Opublikowano 21 czerwca 2019, autor: mk
Malowanie ma we krwi. Od zawsze kocha sztukę. Realizuje się, pracując w teatrze jako charakteryzatorka. A teraz Wiktoria Jureczko (30 l.) z Żar zajęła 2 miejsce w prestiżowym 7 konkursie Mistrzostw Charakteryzacji we Wrocławiu.

Wiktoria Jureczko zajęła 2 miejsce w konkursie organizowanym przez Dolnośląskie Centrum Filmowe na najlepszą charakteryzację. Do konkursu zgłosiło się ponad 30 osób, 10 z nich dostało się do ścisłego finału.
Wiktoria charakteryzacją interesuje się od liceum.
– Próbowałam różnych dróg – przyznaje. – Starałam się dostać na wydział lalkarski we Wrocławiu. Przez pół roku studiowałam na ASP w Katowicach, jednak to nie była moja droga. Wróciłam do charakteryzacji, pracuję w Teatrze Lubuskim, zajmuję się garderobą i scenografią.
Tematem tegorocznych Mistrzostw Charakteryzacji był karnawał – od Rio de Janeiro po Wenecję. Wiktoria wszystko przygotowała sama, jedynie przy stroju potrzebowała pomocy krawcowej z teatru.
– Przesłałam zdjęcia charakteryzacji przygotowanej dla modela – mówi W. Jureczko. – Wcześniej było szukanie informacji o karnawale na świecie, projekt, zakupy. Najwięcej czasu trzeba było poświęcić kostiumowi.
Jej charakteryzacja spodobała się jury i zapewniła miejsce w finałowej dziesiątce.
– Gdy usłyszałam swoje nazwisko wyczytywane przy II miejscu, nie mogłam uwierzyć – nie ukrywa emocji Wiktoria
Nie byle co
W. Jureczko pracę zaczynała, malując twarze dzieci.
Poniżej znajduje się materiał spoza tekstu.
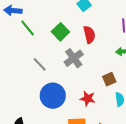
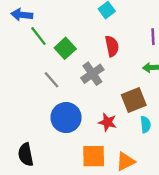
green square: (60, 32) -> (65, 48), moved
brown square: (109, 79) -> (134, 100), size x1.5

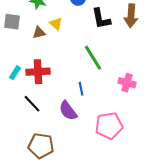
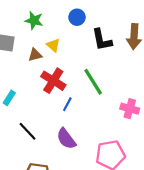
red cross: (38, 72) -> (53, 81), moved, turned 35
blue line: (81, 89) -> (67, 104), moved, turned 40

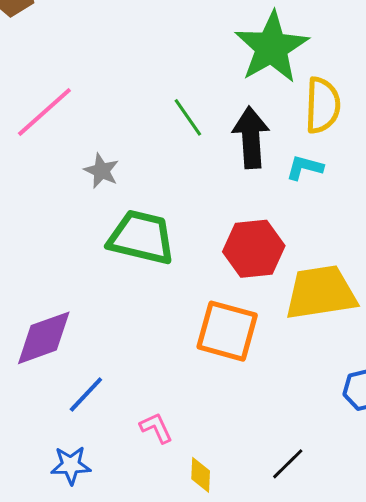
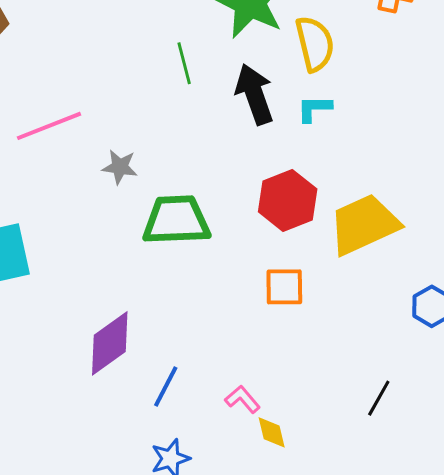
pink line: (44, 112) -> (49, 126), turned 36
green line: (188, 117) -> (184, 63), moved, turned 36
orange square: (227, 331) -> (284, 287), size x0.7
yellow diamond: (201, 475) -> (272, 432), moved

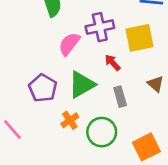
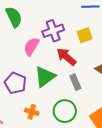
yellow square: (139, 38) -> (85, 35), size x0.7
red arrow: (113, 63) -> (66, 57), size x1.5
orange cross: (70, 120) -> (32, 112), moved, turned -32

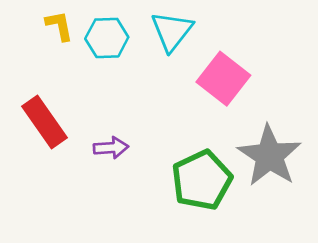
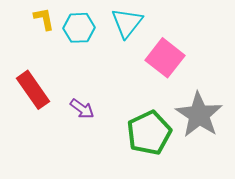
purple arrow: (111, 148) -> (82, 109), turned 40

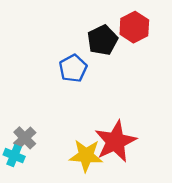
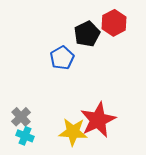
cyan cross: (14, 156) -> (25, 136), moved

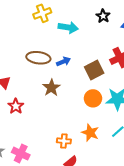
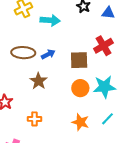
brown square: (94, 70) -> (79, 60), turned 30
orange cross: (64, 141) -> (35, 119), moved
– To nie musi być ciapkanie farbami po ich twarzach. To mogą być wspaniałe dzieła. Chciałbym uczulić rodziców, by sprawdzali, czym malowane są ich dzieci i nie zgadzali się na byle co. Wszystkie produkty powinny mieć atesty – przekonuje.
Trenuje też na sobie.
– Maluję albo coś na ręce, albo na twarzy. Czasem wykorzystuję modelkę. Mam też specjalne maty, które służą do malowania farbami ciała – mówi Wiktoria i zdradza, że od września rozpocznie naukę w Poznaniu, na dwóch kierunkach związanych z charakteryzacją sceniczną i tworzeniem kostiumów.
Nie obrażam się na świat
W. Jureczko jest weganką.
– Nie obrażam się na świat. Jest, jaki jest – mówi z uśmiechem. – Ale staram się, by to, co robię, nie wykorzystywało w żaden sposób zwierząt. Moją wielką miłością są zwierzęta. Udzielam się w stowarzyszeniu Ochrony Zwierząt Aport.
Jak się relaksuje?
– Ostatnio, wypalając w drewnie lub plotę biżuterię. Szyję. Lubię też czytać – mówi.
Co dalej?
– Staram się spełniać swoje marzenia. Gdzie będę za 5 lat? Mam nadzieję, że to będzie związane z charakteryzacją – zastrzega.